12 Şubat 2009

Hayatı züccaciye dükkanına girmiş bir fil gibi yaşarsın...



Söylemek gelir içinden, ama bir türlü dile getiremezsin.
Susmak gelir içinden ama susup da kenara çekilemezsin.
Sıkıntıdan patlar için, sense mutluymuş gibi gülümsemeyi seçersin.

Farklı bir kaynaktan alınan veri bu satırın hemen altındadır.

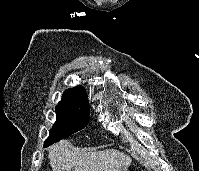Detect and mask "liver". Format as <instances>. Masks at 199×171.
<instances>
[{"mask_svg":"<svg viewBox=\"0 0 199 171\" xmlns=\"http://www.w3.org/2000/svg\"><path fill=\"white\" fill-rule=\"evenodd\" d=\"M48 158L52 171H127L132 161L114 149L82 153L66 140L53 145Z\"/></svg>","mask_w":199,"mask_h":171,"instance_id":"obj_1","label":"liver"}]
</instances>
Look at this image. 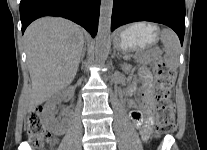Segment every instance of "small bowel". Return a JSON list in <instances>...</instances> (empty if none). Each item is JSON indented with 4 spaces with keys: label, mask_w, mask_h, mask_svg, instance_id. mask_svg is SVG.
Returning <instances> with one entry per match:
<instances>
[{
    "label": "small bowel",
    "mask_w": 207,
    "mask_h": 150,
    "mask_svg": "<svg viewBox=\"0 0 207 150\" xmlns=\"http://www.w3.org/2000/svg\"><path fill=\"white\" fill-rule=\"evenodd\" d=\"M141 76L144 80V84L141 87V95L146 107V112L142 113L138 110H132L130 112V118L136 128L139 130L143 140H147L150 137L152 124H153V106L154 101L152 97V78L149 71L146 68L141 69ZM133 91V87L127 89V93L130 94Z\"/></svg>",
    "instance_id": "c3829d8e"
}]
</instances>
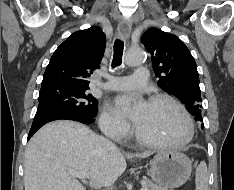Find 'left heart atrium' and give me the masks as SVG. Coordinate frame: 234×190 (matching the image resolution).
<instances>
[{"label":"left heart atrium","instance_id":"obj_1","mask_svg":"<svg viewBox=\"0 0 234 190\" xmlns=\"http://www.w3.org/2000/svg\"><path fill=\"white\" fill-rule=\"evenodd\" d=\"M133 103L136 105L130 116L136 123L147 106V103L144 100L132 96H120L115 100V108L118 113L127 115Z\"/></svg>","mask_w":234,"mask_h":190}]
</instances>
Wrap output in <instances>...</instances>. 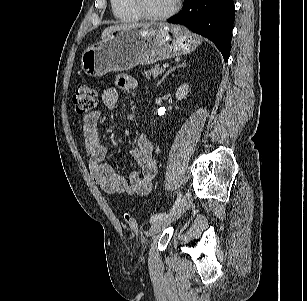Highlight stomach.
Instances as JSON below:
<instances>
[{
  "mask_svg": "<svg viewBox=\"0 0 307 301\" xmlns=\"http://www.w3.org/2000/svg\"><path fill=\"white\" fill-rule=\"evenodd\" d=\"M200 43V37L180 25L151 23L119 29L86 48L81 68L88 76L101 77L112 71H125L190 53Z\"/></svg>",
  "mask_w": 307,
  "mask_h": 301,
  "instance_id": "stomach-1",
  "label": "stomach"
}]
</instances>
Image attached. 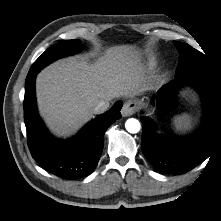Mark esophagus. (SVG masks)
Wrapping results in <instances>:
<instances>
[{
  "label": "esophagus",
  "instance_id": "esophagus-1",
  "mask_svg": "<svg viewBox=\"0 0 221 221\" xmlns=\"http://www.w3.org/2000/svg\"><path fill=\"white\" fill-rule=\"evenodd\" d=\"M138 109L137 103L134 100H127L121 110L123 116H131Z\"/></svg>",
  "mask_w": 221,
  "mask_h": 221
}]
</instances>
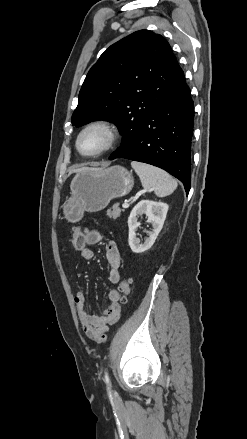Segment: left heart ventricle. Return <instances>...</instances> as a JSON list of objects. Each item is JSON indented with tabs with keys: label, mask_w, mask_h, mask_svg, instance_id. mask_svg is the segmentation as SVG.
<instances>
[{
	"label": "left heart ventricle",
	"mask_w": 247,
	"mask_h": 439,
	"mask_svg": "<svg viewBox=\"0 0 247 439\" xmlns=\"http://www.w3.org/2000/svg\"><path fill=\"white\" fill-rule=\"evenodd\" d=\"M107 141V134L103 129L94 128L87 131L80 140V148L84 153H93L101 149Z\"/></svg>",
	"instance_id": "left-heart-ventricle-1"
}]
</instances>
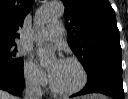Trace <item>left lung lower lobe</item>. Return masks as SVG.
Masks as SVG:
<instances>
[{
    "label": "left lung lower lobe",
    "mask_w": 128,
    "mask_h": 99,
    "mask_svg": "<svg viewBox=\"0 0 128 99\" xmlns=\"http://www.w3.org/2000/svg\"><path fill=\"white\" fill-rule=\"evenodd\" d=\"M87 84L73 96L103 93L115 99H124L121 58L100 57L87 69Z\"/></svg>",
    "instance_id": "obj_1"
}]
</instances>
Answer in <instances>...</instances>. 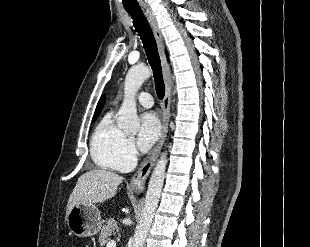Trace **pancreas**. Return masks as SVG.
I'll list each match as a JSON object with an SVG mask.
<instances>
[{
    "label": "pancreas",
    "instance_id": "cf45deb5",
    "mask_svg": "<svg viewBox=\"0 0 310 247\" xmlns=\"http://www.w3.org/2000/svg\"><path fill=\"white\" fill-rule=\"evenodd\" d=\"M119 231V228L117 226V223L114 221V219H109L104 227L101 229L100 235H99V243L101 246H104L108 240H110V236L112 234H116Z\"/></svg>",
    "mask_w": 310,
    "mask_h": 247
}]
</instances>
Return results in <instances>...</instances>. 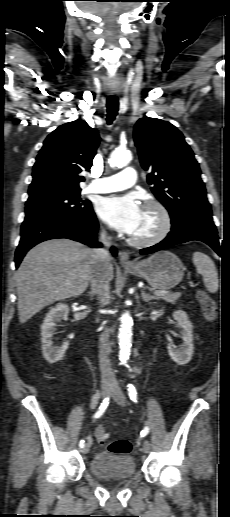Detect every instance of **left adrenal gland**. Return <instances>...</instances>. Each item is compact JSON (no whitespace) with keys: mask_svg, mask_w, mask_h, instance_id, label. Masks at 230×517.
<instances>
[{"mask_svg":"<svg viewBox=\"0 0 230 517\" xmlns=\"http://www.w3.org/2000/svg\"><path fill=\"white\" fill-rule=\"evenodd\" d=\"M141 296H142L143 301H145V302H149L150 300L157 299L155 296L146 294L144 291H141Z\"/></svg>","mask_w":230,"mask_h":517,"instance_id":"left-adrenal-gland-1","label":"left adrenal gland"}]
</instances>
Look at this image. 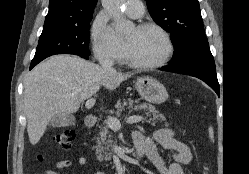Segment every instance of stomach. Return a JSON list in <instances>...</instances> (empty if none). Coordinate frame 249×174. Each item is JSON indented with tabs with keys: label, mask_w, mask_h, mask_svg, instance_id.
<instances>
[{
	"label": "stomach",
	"mask_w": 249,
	"mask_h": 174,
	"mask_svg": "<svg viewBox=\"0 0 249 174\" xmlns=\"http://www.w3.org/2000/svg\"><path fill=\"white\" fill-rule=\"evenodd\" d=\"M135 87L143 99L150 103L161 104L168 98L164 85L152 77L138 78Z\"/></svg>",
	"instance_id": "stomach-1"
}]
</instances>
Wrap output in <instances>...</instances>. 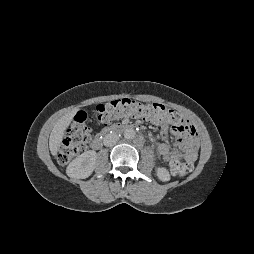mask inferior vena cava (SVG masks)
Returning a JSON list of instances; mask_svg holds the SVG:
<instances>
[{
    "label": "inferior vena cava",
    "instance_id": "inferior-vena-cava-1",
    "mask_svg": "<svg viewBox=\"0 0 254 254\" xmlns=\"http://www.w3.org/2000/svg\"><path fill=\"white\" fill-rule=\"evenodd\" d=\"M119 140V136L116 133H108L104 137V145L107 147L114 146Z\"/></svg>",
    "mask_w": 254,
    "mask_h": 254
}]
</instances>
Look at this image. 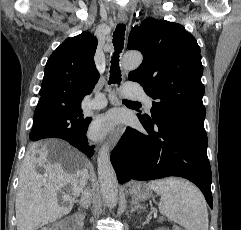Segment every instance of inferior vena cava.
<instances>
[{"label":"inferior vena cava","instance_id":"1","mask_svg":"<svg viewBox=\"0 0 241 230\" xmlns=\"http://www.w3.org/2000/svg\"><path fill=\"white\" fill-rule=\"evenodd\" d=\"M91 203V194L89 192L88 189H85L82 192L81 195V200H80V204L84 207V208H88L90 206Z\"/></svg>","mask_w":241,"mask_h":230}]
</instances>
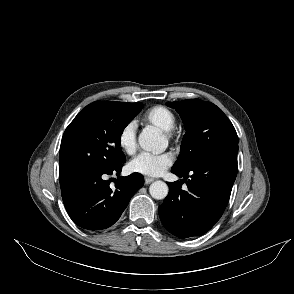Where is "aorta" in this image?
<instances>
[{
    "mask_svg": "<svg viewBox=\"0 0 294 294\" xmlns=\"http://www.w3.org/2000/svg\"><path fill=\"white\" fill-rule=\"evenodd\" d=\"M163 139L160 134L153 129H144L138 138L140 147L148 152L158 153L162 150ZM150 195L154 199H164L168 195V186L163 181H155L149 187Z\"/></svg>",
    "mask_w": 294,
    "mask_h": 294,
    "instance_id": "obj_1",
    "label": "aorta"
}]
</instances>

Sürekli hissettiklerini gölgeler, duygularını bastırırsın.
Her geçen gün, gerçek düşüncelerini gizlemekte biraz daha ustalaşırsın.

Bunu;
Kimi zaman karşındakini üzeceğin endişesiyle yaparsın.
Kimi zaman yanlış anlaşılıp yalnız kalmaktan korkarsın.
Kimi zamansa reddedilme ihtimali engeller seni.
Sürekli …………. olduğun da, ………… yaptığın da diye boşluklarının dolmasını beklediğin cümlelerine tutunur, hiç biri gerçek bir neden olmayan bir sürü mazeretin ardına sığınırsın.

Kendini, kimseye zarar vermeden özgürce ifade edebilmenin yollarını keşfetmek yerine, kendini tamamen unutup, hayatını başkalarının beklentilerine göre yaşamaya alışırsın.
İplerin senin elinde olduğuna inanıp sürekli kendini kandırırsın.
Oysa ipleri hep başkalarının beklentilerine göre oynatırsın.
Yaşamının idaresini korkularına teslim ettiğin için, sahip olduğun potansiyelin çok altına bir yaşama hapsolur, hiç risk almadan yaşayıp, yapabileceğinin en iyisinin bu olduğu yalanıyla kendini kandırırsın.
Gerçek sevginin, mutluluğun bu olduğuna kendini inandırır, herkes tarafından sevildiğinde, seninde mutlu olacağını sanırsın.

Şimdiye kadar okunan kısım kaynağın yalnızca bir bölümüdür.